Issue (i): whether royalty and fee for technical services were taxable on receipt basis instead of accrual basis
Analysis: The issue had already been decided in the assessee's own case for earlier years. The earlier decision treated royalty and fees for technical services under the applicable treaty as taxable on actual receipt, and the same view was followed for the years under consideration because the facts were identical and no distinguishing feature was shown.
Conclusion: The issue is decided in favour of the assessee, and royalty and fees for technical services are taxable on receipt basis.
Issue (ii): whether consideration for supply of software constituted royalty
Analysis: The earlier orders in the assessee's own case, read with the binding principle that payments for mere use or supply of standard software do not automatically amount to royalty, were followed.

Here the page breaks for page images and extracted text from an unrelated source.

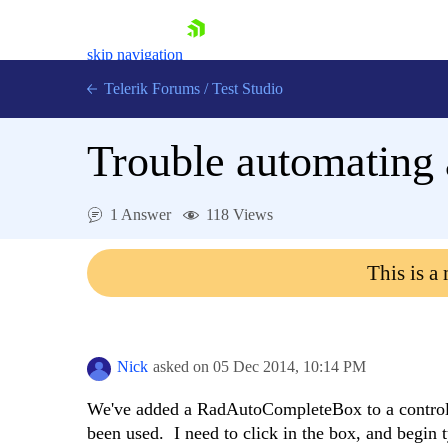
skip navigation
Telerik Forums
/
Test Studio
Trouble automatin
1 Answer
118 Views
Shopping cart
This is a
Login
Contact Us
Request a demo
Try now
Nick
asked on
05 Dec 2014,
10:14 PM
We've added a RadAutoCompleteBox to a control 
been used. I need to click in the box, and begin 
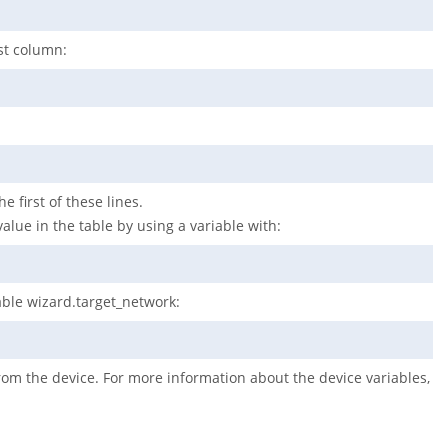
rst column:
e first of these lines.
value in the table by using a variable with:
iable wizard.target_network:
from the device. For more information about the device variables,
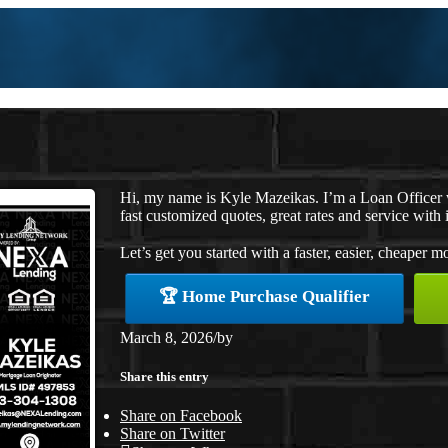
Hi, my name is Kyle Mazeikas. I’m a Loan Officer
fast customized quotes, great rates and service with i
Let’s get you started with a faster, easier, cheaper m
🏆 Home Purchase Qualifier
March 8, 2026
/
by
Share this entry
Share on Facebook
Share on Twitter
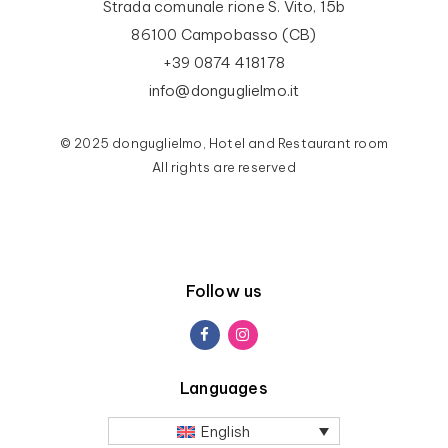
Strada comunale rione S. Vito, 15b
86100 Campobasso (CB)
+39 0874 418178
info@donguglielmo.it
© 2025 donguglielmo, Hotel and Restaurant room
All rights are reserved
Follow us
Languages
English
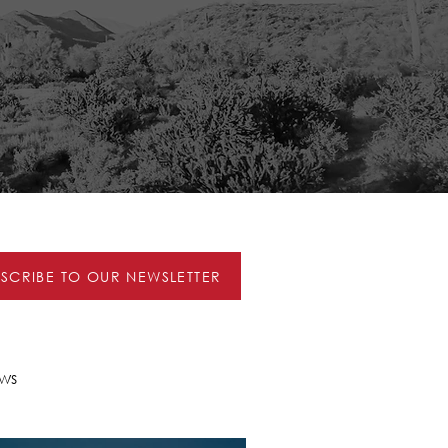
BSCRIBE TO OUR NEWSLETTER
ws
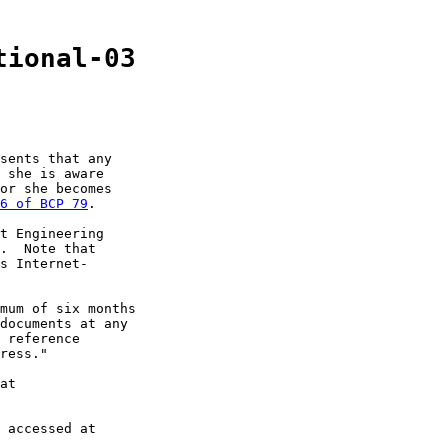
tional-03
sents that any

 she is aware

or she becomes

6 of BCP 79
.

t Engineering

.  Note that

s Internet-

mum of six months

documents at any

 reference

ress."

at

 accessed at
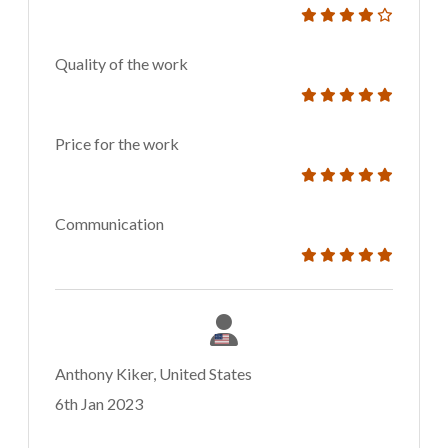
Quality of the work
Price for the work
Communication
Anthony Kiker, United States
6th Jan 2023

The Court also relied on the settled position that software supplied under limited licence terms, without transfer of copyright rights, does not constitute royalty.
Conclusion: The issue is decided in favour of the assessee, and the software receipts are not taxable as royalty.
Issue (iii): whether the consortium arrangement constituted an association of persons
Analysis: The arrangement showed separate and identifiable scopes of work, separate invoicing, separate receipts, no sharing of profits or losses, and no joint management. Joint and several liability to the project owner was treated as a protective contractual feature and not as proof of a common venture. The absence of the essential ingredients of a common design to earn income and pooled business activity negatived the status of an AOP.
Conclusion: The issue is decided in favour of the assessee, and no association of persons came into existence.
Issue (iv): whether income from offshore supply and offshore services was taxable in India
Analysis: The offshore supply issue was held covered by the earlier decision in the assessee's own case and by the principle that income from offshore supply completed outside India is not taxable in India merely because the project also had onshore elements. The treaty protocol and the earlier binding decisions were applied, and the existence of a taxable nexus in India was not accepted for the offshore supply component.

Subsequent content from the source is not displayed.